Tuesday, March 22, 2016

MOLUCCAN SPINACH (Gynura nepalensis)

Just looking at some of the names of this plant you can tell it comes from  Asia and that its territory stretches from Nepal to beyond Indonesia.  A more common name for it here in Hawaii is Low Cholesterol Plant as it has a reputation for helping lower your cholesterol levels if you eat several leaves every day.  Others say it can help lower your blood sugar.  I can find no proof of either on the internet but there are folks who say it worked for them..Obviously, sellers of the plant are less likely to make unproven claims so Moluccan Spinach is what I see it named at the plant stores.  It has a cousin plant out there called Okinawan Spinach that some people give similar properties.  ( See my blog post June, 2011)   Moluccan Spinach certainly has it fans in some Asian countries where it is used as a medicinal vegetable.  We do know that plant sterols help block the absorption of cholesterol in the bowel so eating any plants is all for the bodies good.

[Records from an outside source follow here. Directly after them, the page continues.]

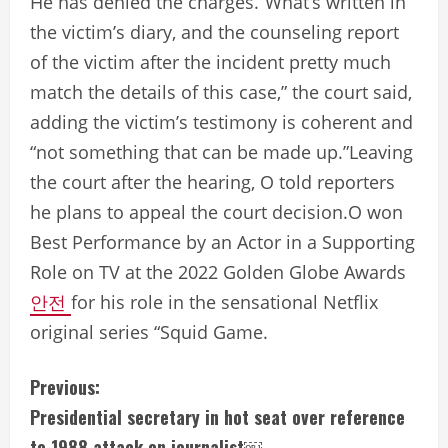
He has denied the charges.”What’s written in
the victim’s diary, and the counseling report
of the victim after the incident pretty much
match the details of this case,” the court said,
adding the victim’s testimony is coherent and
“not something that can be made up.”Leaving
the court after the hearing, O told reporters
he plans to appeal the court decision.O won
Best Performance by an Actor in a Supporting
Role on TV at the 2022 Golden Globe Awards
안전
for his role in the sensational Netflix
original series “Squid Game.
C
Previous:
Presidential secretary in hot seat over reference
o
to 1988 attack on journalist￼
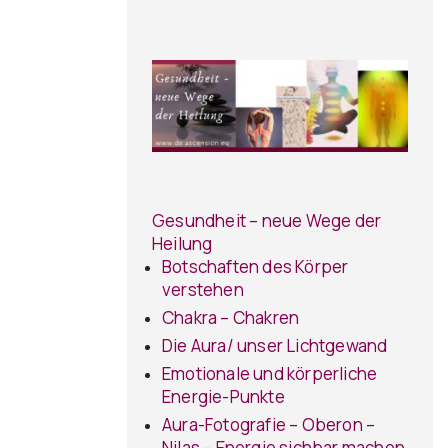
Gesundheit – neue Wege der
Heilung
Botschaften des Körper
verstehen
Chakra – Chakren
Die Aura/ unser Lichtgewand
Emotionale und körperliche
Energie-Punkte
Aura-Fotografie – Oberon –
Nilas – Energie sichbar machen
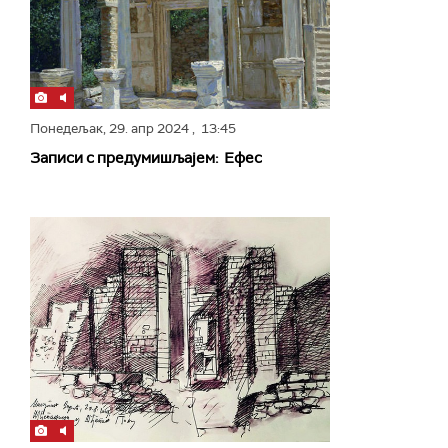
Понедељак,
29. апр 2024
, 13:45
Записи с предумишљајем: Ефес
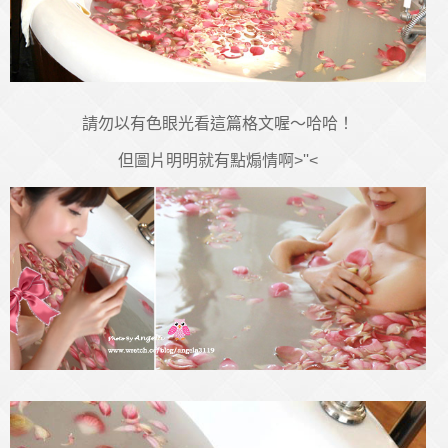
請勿以有色眼光看這篇格文喔～哈哈！
但圖片明明就有點煽情啊>''<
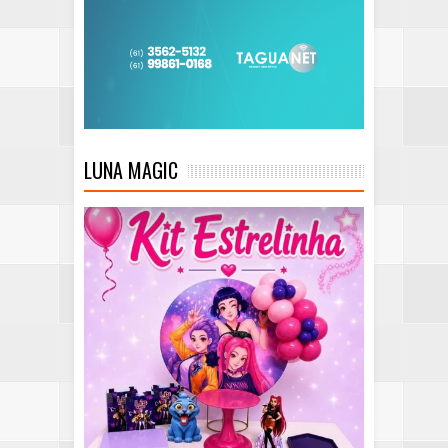
LUNA MAGIC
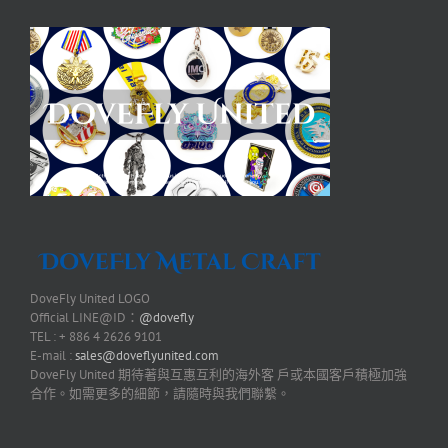
DoveFly United LOGO
Official LINE@ID：
@dovefly
TEL : + 886 4 2626 9101
E-mail :
sales@doveflyunited.com
DoveFly United 期待著與互惠互利的海外客 戶或本國客戶積極加強
合作。如需更多的細節，請隨時與我們聯繫。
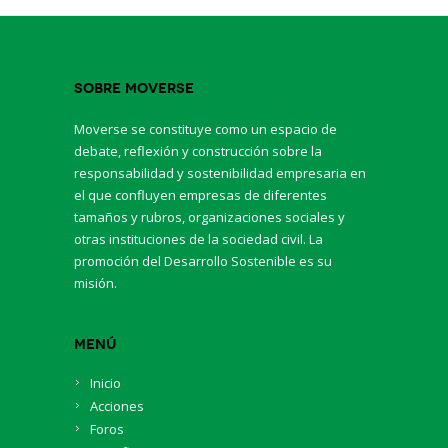
Sobre Moverse
Moverse se constituye como un espacio de
debate, reflexión y construcción sobre la
responsabilidad y sostenibilidad empresaria en
el que confluyen empresas de diferentes
tamaños y rubros, organizaciones sociales y
otras instituciones de la sociedad civil. La
promoción del Desarrollo Sostenible es su
misión.
Menú
Inicio
Acciones
Foros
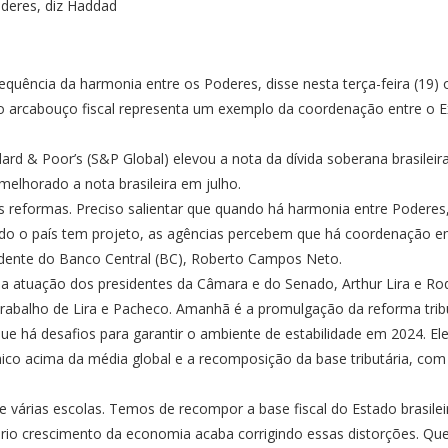
nsequência da harmonia entre os Poderes, disse nesta terça-feira (1
ovo arcabouço fiscal representa um exemplo da coordenação entre o 
dard & Poor’s (S&P Global) elevou a nota da dívida soberana brasileira
 melhorado
a nota brasileira em julho.
 reformas. Preciso salientar que quando há harmonia entre Podere
do o país tem projeto, as agências percebem que há coordenação em
idente do Banco Central (BC), Roberto Campos Neto.
a atuação dos presidentes da Câmara e do Senado, Arthur Lira e Rod
trabalho de Lira e Pacheco. Amanhã é a promulgação da reforma tribu
e há desafios para garantir o ambiente de estabilidade em 2024. Ele 
ico acima da média global e a recomposição da base tributária, com
várias escolas. Temos de recompor a base fiscal do Estado brasileiro
prio crescimento da economia acaba corrigindo essas distorções. Que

I guess I first became interested in Moluccan Spinach because of its low cholesterol claims.  Having grown it now for over ten years; I love it for its hardiness.  There are several alternative "spinaches" that I am a fan of but Moluccan Spinach and Ong Choy ( blog post April 2015) get my highest praise for ease of growing.  Just get a cutting growing and you have a perennial plant that just keeps on living and producing leafy green food for free.   My current Moluccan Spinach plant is at least 9 years old and grows in a large tub.  Every so often I have to trim it way back to keep it under control but it always comes back.  I will give it a bit of fertilizer then.  The most important thing to know about this plant is that slugs LOVE this plant.  It is one reason why I like to grow it in a container and off the ground.  I used to do slug patrols at night with the scissors of death in my hand but these days I have given in to having to pay some money for slug bait.   Sometimes I get thrips hanging out in the budding leaf tips which is signaled by the buds turning a lighter color.   A bit of soapy water and shooting the plant with strong water pressure from the hose is all I do for it.

The taste of Moluccan Spinach is not strong or unpleasant.  Because the leaves are thickish I will chop them into small pieces to add to a green salad.  I love it in stir fry and use it often.  I know a few people who add the leaves to their green smoothies.

I have never seen my plant produce flowers or seed but it is super easy to grow from cuttings.  I usually put the cuttings in water for a day or two and then plant them up before roots have started to form.  One mature plant will supply you all the leaves you need.